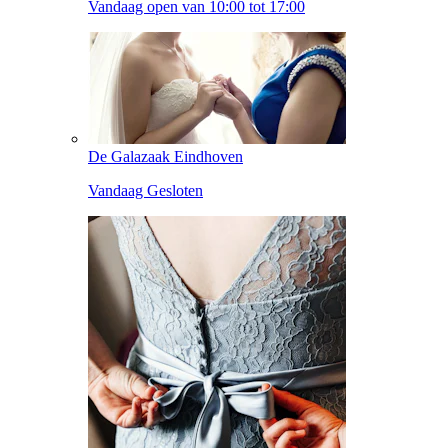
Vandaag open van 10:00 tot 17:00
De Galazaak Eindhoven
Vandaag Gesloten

...

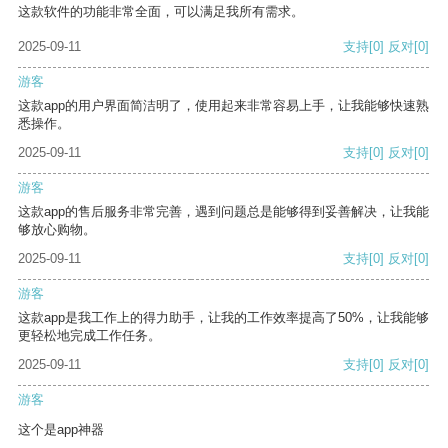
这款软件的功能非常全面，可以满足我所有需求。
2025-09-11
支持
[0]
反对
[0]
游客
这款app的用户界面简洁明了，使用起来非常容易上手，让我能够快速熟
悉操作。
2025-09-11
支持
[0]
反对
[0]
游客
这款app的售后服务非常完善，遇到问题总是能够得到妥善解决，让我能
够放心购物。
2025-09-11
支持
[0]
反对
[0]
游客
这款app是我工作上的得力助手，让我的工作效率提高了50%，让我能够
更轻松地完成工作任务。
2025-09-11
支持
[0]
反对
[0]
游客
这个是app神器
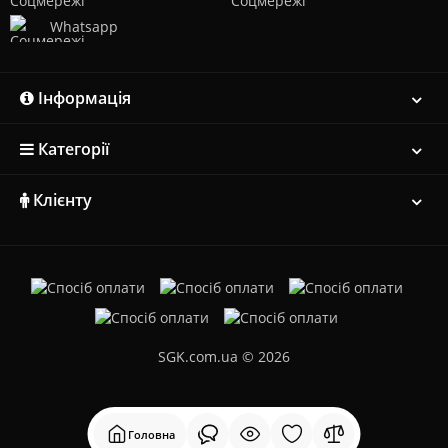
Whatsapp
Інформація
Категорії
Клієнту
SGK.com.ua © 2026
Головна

--

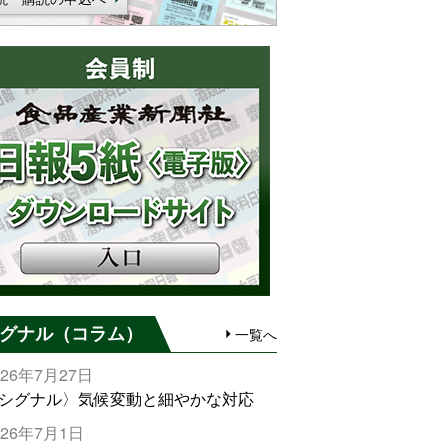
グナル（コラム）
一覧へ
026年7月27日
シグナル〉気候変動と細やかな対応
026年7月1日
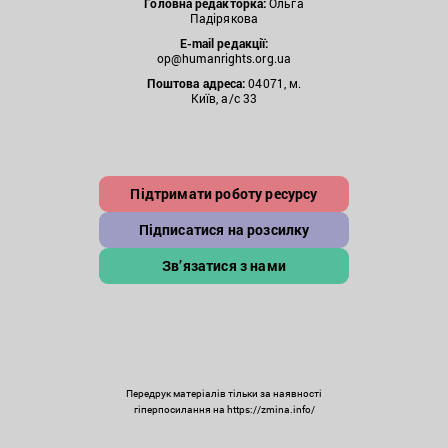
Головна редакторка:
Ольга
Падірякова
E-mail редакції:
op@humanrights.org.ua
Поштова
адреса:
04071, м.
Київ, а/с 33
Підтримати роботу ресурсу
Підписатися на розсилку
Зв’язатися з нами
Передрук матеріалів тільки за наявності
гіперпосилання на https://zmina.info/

_Assignment:_
Your task is to copy each line from the material above that includes the word "Vandaag".

_Expected answer:_
Vandaag open van 10:00 tot 17:00
Vandaag Gesloten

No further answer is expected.